* What is expected *
Copy all lines containing the string "adicionando" from the records below.

------------------------------------------------------------------------

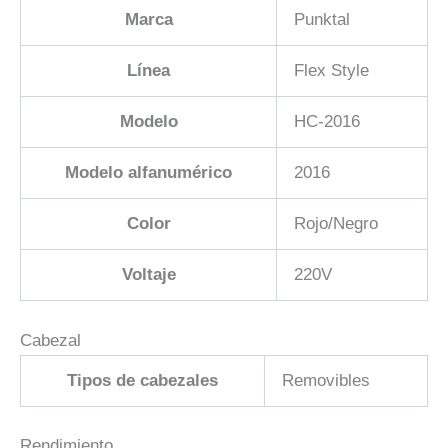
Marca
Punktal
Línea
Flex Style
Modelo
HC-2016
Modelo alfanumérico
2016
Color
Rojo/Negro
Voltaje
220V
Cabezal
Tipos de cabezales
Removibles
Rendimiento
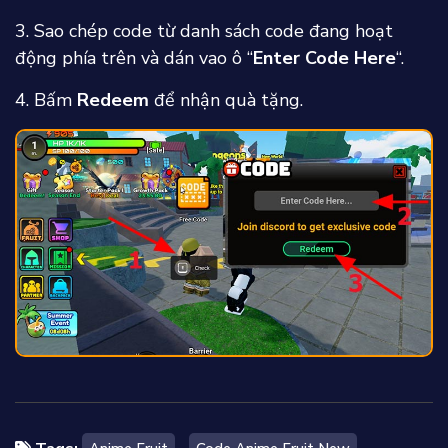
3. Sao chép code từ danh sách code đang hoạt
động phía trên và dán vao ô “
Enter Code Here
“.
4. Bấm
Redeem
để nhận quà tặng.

------------------------------------------------------------------------

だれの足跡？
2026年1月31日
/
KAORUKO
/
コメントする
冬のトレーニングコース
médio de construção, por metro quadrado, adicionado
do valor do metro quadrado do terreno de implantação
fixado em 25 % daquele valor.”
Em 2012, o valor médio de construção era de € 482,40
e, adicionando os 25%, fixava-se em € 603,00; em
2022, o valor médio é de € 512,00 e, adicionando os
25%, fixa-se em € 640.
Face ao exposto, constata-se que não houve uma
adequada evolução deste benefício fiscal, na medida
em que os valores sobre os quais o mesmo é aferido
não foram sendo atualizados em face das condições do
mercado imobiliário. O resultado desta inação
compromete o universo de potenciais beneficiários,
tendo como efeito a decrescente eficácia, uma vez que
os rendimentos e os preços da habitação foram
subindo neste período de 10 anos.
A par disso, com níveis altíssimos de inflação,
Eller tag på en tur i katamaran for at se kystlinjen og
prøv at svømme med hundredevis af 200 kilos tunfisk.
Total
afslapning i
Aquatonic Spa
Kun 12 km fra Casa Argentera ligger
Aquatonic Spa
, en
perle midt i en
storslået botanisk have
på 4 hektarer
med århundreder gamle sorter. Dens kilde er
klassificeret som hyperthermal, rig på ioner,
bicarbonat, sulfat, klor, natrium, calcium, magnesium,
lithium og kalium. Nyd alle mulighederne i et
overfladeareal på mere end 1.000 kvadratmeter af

------------------------------------------------------------------------

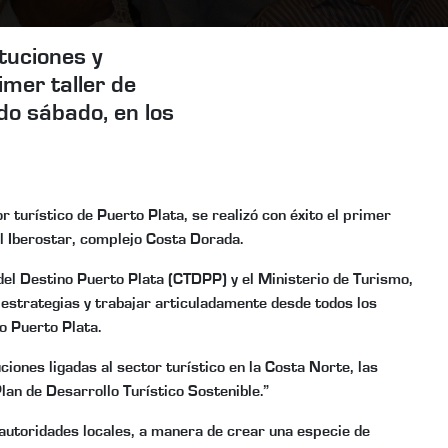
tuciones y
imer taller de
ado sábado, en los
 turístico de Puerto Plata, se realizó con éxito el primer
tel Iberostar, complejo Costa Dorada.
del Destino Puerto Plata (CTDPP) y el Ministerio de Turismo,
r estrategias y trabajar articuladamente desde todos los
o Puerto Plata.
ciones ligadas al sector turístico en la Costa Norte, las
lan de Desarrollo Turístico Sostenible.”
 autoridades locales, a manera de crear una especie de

------------------------------------------------------------------------

* Answer section *
e, adicionando os 25%, fixava-se em € 603,00; em
2022, o valor médio é de € 512,00 e, adicionando os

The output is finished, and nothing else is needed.